Instructions for the task
Once you find the line with "Responsible Statecraft: Лозунги" in the entries below, return exactly every line from it through the line with "КАТАЛОГ ТОВАРОВ".

Items listed in a dataset
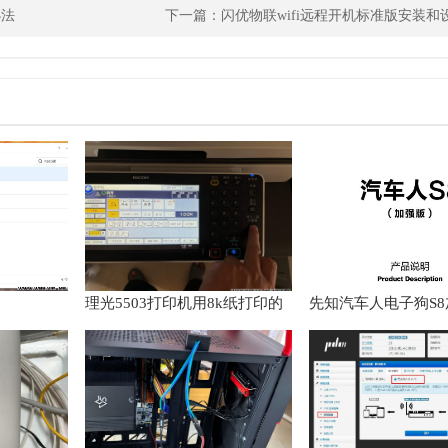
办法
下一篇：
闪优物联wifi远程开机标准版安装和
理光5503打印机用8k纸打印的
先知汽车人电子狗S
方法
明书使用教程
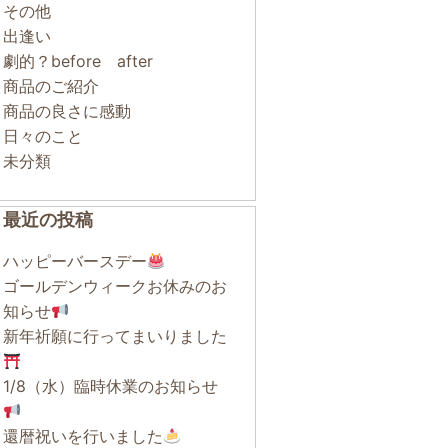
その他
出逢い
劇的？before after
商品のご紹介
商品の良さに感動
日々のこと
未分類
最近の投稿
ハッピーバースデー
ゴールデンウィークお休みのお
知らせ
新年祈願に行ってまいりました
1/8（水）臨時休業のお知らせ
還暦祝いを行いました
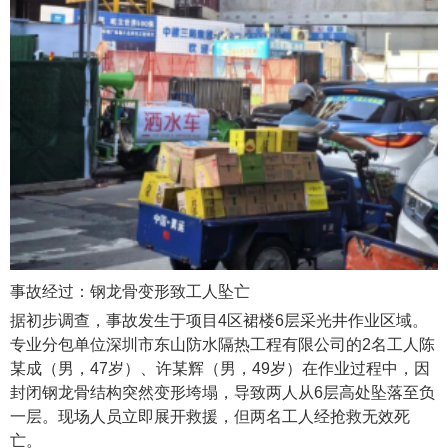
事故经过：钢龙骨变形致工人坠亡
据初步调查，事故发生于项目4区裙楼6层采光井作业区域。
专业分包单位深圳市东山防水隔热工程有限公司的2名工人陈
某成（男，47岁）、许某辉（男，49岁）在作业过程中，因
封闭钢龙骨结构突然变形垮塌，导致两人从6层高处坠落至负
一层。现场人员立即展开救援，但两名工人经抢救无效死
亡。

--

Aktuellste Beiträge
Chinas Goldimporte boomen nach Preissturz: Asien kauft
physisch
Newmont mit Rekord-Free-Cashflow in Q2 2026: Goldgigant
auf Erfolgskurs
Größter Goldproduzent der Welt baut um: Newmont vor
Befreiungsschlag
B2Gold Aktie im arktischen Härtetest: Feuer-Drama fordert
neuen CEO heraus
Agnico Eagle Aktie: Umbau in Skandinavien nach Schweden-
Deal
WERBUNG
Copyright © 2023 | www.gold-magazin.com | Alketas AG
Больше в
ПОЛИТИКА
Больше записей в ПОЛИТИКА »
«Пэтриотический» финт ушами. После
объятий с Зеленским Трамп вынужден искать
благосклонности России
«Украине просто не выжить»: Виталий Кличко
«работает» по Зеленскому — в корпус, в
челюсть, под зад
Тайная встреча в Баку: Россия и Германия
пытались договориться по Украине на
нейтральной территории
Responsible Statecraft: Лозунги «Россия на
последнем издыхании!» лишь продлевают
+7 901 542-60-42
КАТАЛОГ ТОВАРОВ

...

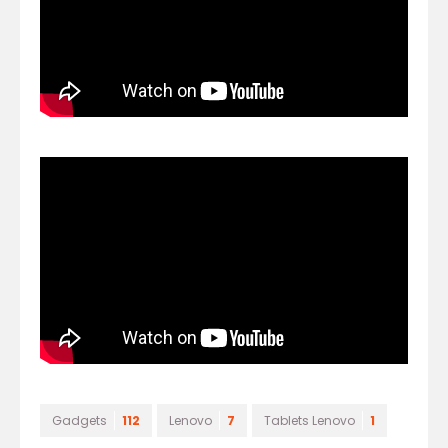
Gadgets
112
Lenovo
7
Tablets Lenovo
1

Response
Responsible Statecraft: Лозунги «Россия на
последнем издыхании!» лишь продлевают
+7 901 542-60-42
КАТАЛОГ ТОВАРОВ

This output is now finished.